» What to work on
Print nothing but the lines below starting at the line that holds "Segment right heart ventricle." and ending at the line that holds "<instances>...</instances> (empty list", including both, each exactly as written.
· · · · · · ·
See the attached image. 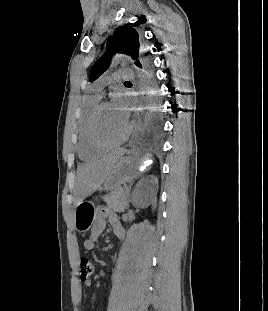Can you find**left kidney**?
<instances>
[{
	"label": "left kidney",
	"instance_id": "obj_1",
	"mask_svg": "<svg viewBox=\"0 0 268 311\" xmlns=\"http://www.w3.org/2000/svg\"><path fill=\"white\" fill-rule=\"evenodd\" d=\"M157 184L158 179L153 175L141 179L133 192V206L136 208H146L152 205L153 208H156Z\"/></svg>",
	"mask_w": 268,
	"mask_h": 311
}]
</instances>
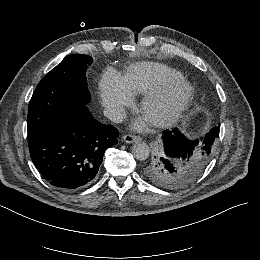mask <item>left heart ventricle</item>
· · · · · · ·
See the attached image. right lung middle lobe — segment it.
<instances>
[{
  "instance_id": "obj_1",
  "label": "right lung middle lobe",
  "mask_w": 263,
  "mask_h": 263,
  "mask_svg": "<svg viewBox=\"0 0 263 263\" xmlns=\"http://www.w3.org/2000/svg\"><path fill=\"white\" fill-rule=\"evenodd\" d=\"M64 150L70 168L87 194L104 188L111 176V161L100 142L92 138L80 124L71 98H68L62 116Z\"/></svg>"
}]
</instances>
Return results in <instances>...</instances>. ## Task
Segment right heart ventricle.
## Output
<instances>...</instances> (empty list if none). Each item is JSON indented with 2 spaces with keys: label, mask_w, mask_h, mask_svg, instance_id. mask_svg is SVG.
· · · · · · ·
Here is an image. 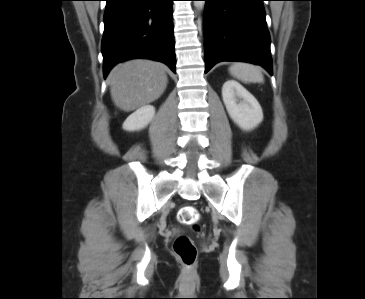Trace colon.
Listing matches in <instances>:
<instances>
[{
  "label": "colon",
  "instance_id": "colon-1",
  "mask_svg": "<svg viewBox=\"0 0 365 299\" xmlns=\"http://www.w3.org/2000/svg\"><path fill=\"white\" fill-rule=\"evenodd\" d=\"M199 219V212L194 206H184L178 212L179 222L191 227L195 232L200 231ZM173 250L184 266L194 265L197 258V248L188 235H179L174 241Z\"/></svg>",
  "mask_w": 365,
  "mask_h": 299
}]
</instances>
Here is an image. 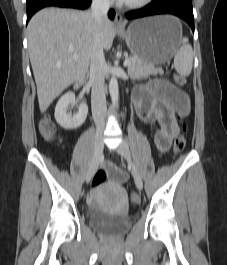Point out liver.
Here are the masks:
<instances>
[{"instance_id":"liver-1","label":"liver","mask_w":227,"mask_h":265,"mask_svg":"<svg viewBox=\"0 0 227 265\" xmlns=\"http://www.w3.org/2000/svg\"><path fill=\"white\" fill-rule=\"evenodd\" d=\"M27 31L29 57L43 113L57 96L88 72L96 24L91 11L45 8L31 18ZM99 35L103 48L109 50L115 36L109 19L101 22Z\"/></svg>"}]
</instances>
· · · · · · ·
» Result of this task
Segment right heart ventricle.
## Output
<instances>...</instances> (empty list if none). Each item is JSON indented with 2 spaces with keys: label, mask_w, mask_h, mask_svg, instance_id. mask_svg is SVG.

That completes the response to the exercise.